Work order ▸
Filter the records below down to lines containing "prompt".

(Stored records)

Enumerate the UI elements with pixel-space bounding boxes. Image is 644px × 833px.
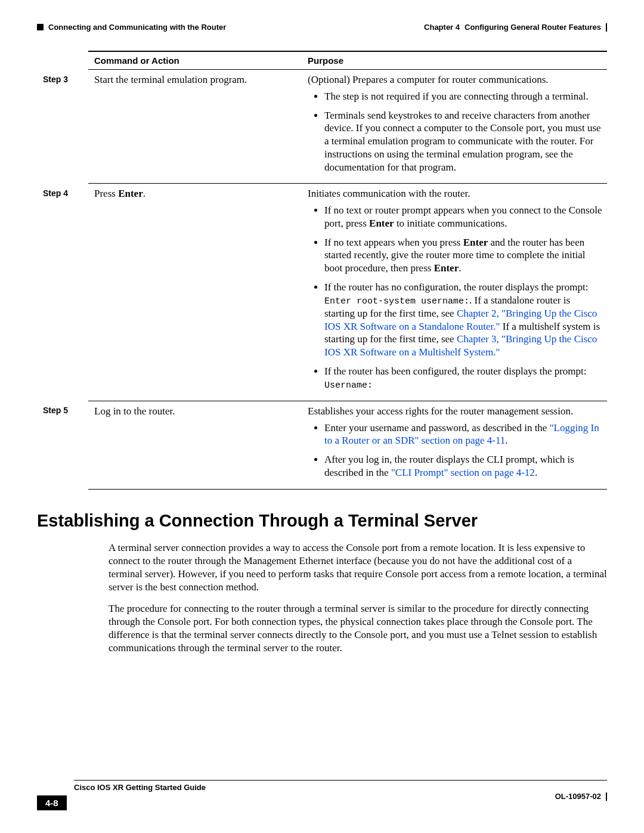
table-row: Step 4 Press Enter. Initiates communicat…	[37, 184, 607, 401]
footer-guide-title: Cisco IOS XR Getting Started Guide	[74, 783, 206, 792]
page-number: 4-8	[37, 795, 67, 810]
divider-icon	[606, 792, 607, 801]
list-item: If the router has been configured, the r…	[324, 365, 602, 391]
body-paragraph: The procedure for connecting to the rout…	[109, 602, 607, 655]
link-cli-prompt[interactable]: "CLI Prompt" section on page 4-12	[391, 467, 535, 478]
divider-icon	[606, 23, 607, 32]
list-item: After you log in, the router displays th…	[324, 453, 602, 479]
table-row: Step 3 Start the terminal emulation prog…	[37, 70, 607, 184]
bullet-square-icon	[37, 24, 44, 30]
command-cell: Press Enter.	[88, 184, 302, 401]
page-footer: Cisco IOS XR Getting Started Guide 4-8 O…	[37, 780, 607, 810]
list-item: If the router has no configuration, the …	[324, 281, 602, 359]
header-chapter-title: Configuring General Router Features	[465, 23, 601, 32]
list-item: The step is not required if you are conn…	[324, 90, 602, 103]
doc-number: OL-10957-02	[555, 792, 601, 801]
col-purpose: Purpose	[302, 51, 607, 70]
section-heading: Establishing a Connection Through a Term…	[37, 511, 607, 531]
step-label: Step 3	[37, 70, 88, 184]
list-item: If no text or router prompt appears when…	[324, 204, 602, 230]
list-item: Terminals send keystrokes to and receive…	[324, 109, 602, 174]
step-label: Step 4	[37, 184, 88, 401]
step-label: Step 5	[37, 401, 88, 489]
body-paragraph: A terminal server connection provides a …	[109, 541, 607, 594]
header-chapter-label: Chapter 4	[424, 23, 460, 32]
header-section: Connecting and Communicating with the Ro…	[48, 23, 226, 32]
page-header: Connecting and Communicating with the Ro…	[37, 23, 607, 32]
purpose-cell: Establishes your access rights for the r…	[302, 401, 607, 489]
steps-table: Command or Action Purpose Step 3 Start t…	[37, 51, 607, 490]
col-command: Command or Action	[88, 51, 302, 70]
list-item: Enter your username and password, as des…	[324, 422, 602, 448]
purpose-cell: Initiates communication with the router.…	[302, 184, 607, 401]
command-cell: Start the terminal emulation program.	[88, 70, 302, 184]
list-item: If no text appears when you press Enter …	[324, 236, 602, 275]
table-row: Step 5 Log in to the router. Establishes…	[37, 401, 607, 489]
command-cell: Log in to the router.	[88, 401, 302, 489]
purpose-cell: (Optional) Prepares a computer for route…	[302, 70, 607, 184]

Exercise output ▸
link-cli-prompt[interactable]: "CLI Prompt" section on page 4-12	[391, 467, 535, 478]
list-item: If no text or router prompt appears when…	[324, 204, 602, 230]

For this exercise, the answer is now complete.